%%
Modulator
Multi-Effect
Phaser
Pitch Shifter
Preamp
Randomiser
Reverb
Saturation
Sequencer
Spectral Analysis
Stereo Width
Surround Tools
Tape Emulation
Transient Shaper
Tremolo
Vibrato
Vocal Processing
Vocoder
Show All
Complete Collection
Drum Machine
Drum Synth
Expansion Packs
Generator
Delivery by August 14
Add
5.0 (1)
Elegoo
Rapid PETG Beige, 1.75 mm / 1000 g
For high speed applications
%%
%%
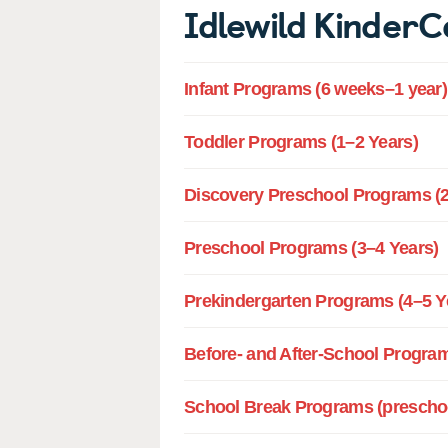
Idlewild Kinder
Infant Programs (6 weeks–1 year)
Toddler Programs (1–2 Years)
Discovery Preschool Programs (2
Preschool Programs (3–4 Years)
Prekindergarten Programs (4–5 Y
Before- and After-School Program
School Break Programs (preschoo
%%
%%
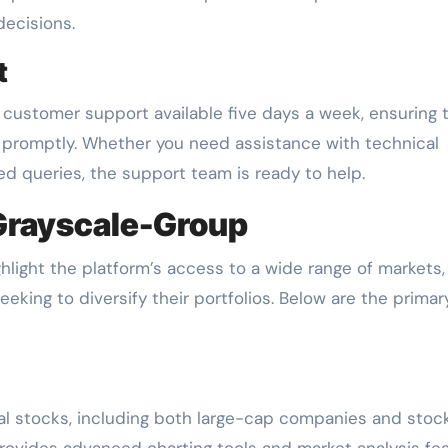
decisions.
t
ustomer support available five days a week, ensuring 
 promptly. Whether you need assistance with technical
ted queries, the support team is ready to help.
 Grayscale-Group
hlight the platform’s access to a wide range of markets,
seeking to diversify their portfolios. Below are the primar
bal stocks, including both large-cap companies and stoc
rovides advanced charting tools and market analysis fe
%%
-- Exercise details --
In the listing above, find the line containing "Stereo Width" and the line containing "Rapid PETG Beige, 1.75 mm / 1000 g", then retype both and every line between them exactly, with nothing else.

-- Answer space --
Stereo Width
Surround Tools
Tape Emulation
Transient Shaper
Tremolo
Vibrato
Vocal Processing
Vocoder
Show All
Complete Collection
Drum Machine
Drum Synth
Expansion Packs
Generator
Delivery by August 14
Add
5.0 (1)
Elegoo
Rapid PETG Beige, 1.75 mm / 1000 g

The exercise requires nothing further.